General Motors Co. drew attention at the start of March when it announced the option for a carbon fiber pickup bed on the 2019 GMC Sierra Denali, a first for the auto industry.
But the application of carbon fiber on the pickup truck was a seven-years-in-the-making project that called on the expertise of engineers at GM and leadership at Japanese materials firm Teijin Ltd., and supported by Continental Structural Plastics.
The Detroit automaker touted in a March 1 news release that the carbon fiber bed — called CarbonPro — marks the first time any automaker has used carbon fiber in a truck bed.
Since 2011, the automaker has worked with Teijin as a supplier of the chopped thermoplastic carbon fiber used on the truck. It has been a work-in-progress relationship for research and development of the material, which has seen "a long path and a long validation" for the application on the Sierra Denali, according to GM's Mark Voss.
"The thermoplastic material allows us to recycle any scrap that's [left] from the process.

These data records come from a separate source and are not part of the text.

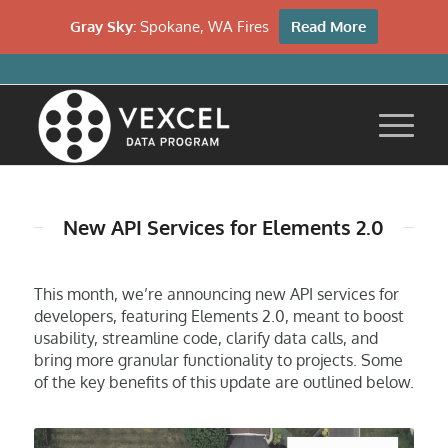
Gray Sky:
Spokane, WA Fires
Read More
New API Services for Elements 2.0
This month, we’re announcing new API services for
developers, featuring Elements 2.0, meant to boost
usability, streamline code, clarify data calls, and
bring more granular functionality to projects. Some
of the key benefits of this update are outlined below.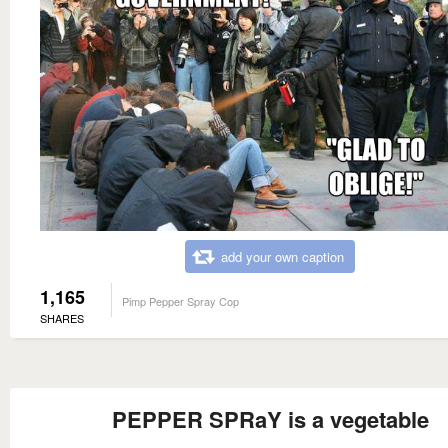
add your own caption
1,165
Pimp Pepper Spray Cop
SHARES
PEPPER SPRaY is a vegetable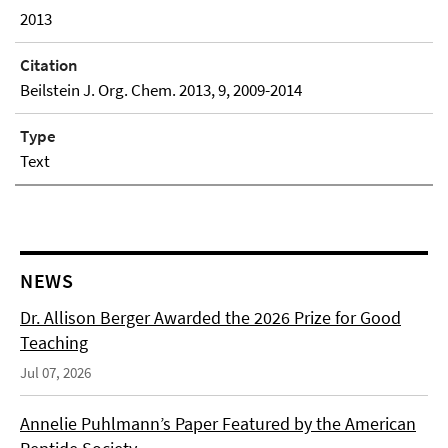
2013
Citation
Beilstein J. Org. Chem. 2013, 9, 2009-2014
Type
Text
NEWS
Dr. Allison Berger Awarded the 2026 Prize for Good
Teaching
Jul 07, 2026
Annelie Puhlmann’s Paper Featured by the American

In fact, we have two parts in the pickup box on the next-gen Sierra that are made from 100 percent recycled material that's generated as scrap through this manufacturing process," he said during a March 7 phone interview.
Voss is the engineering group manager for advanced composites and pickup boxes — a professional title he said he was unable to use until the March 1 reveal of the next-gen Sierra Denali and SLT.
"If you look at the other carbon fiber usages, even globally, they're all traditional thermoset composites," he said. "This is breaking the paradigm not just for pickup boxes on the new Sierra; it's actually breaking some paradigms around carbon fiber material systems themselves."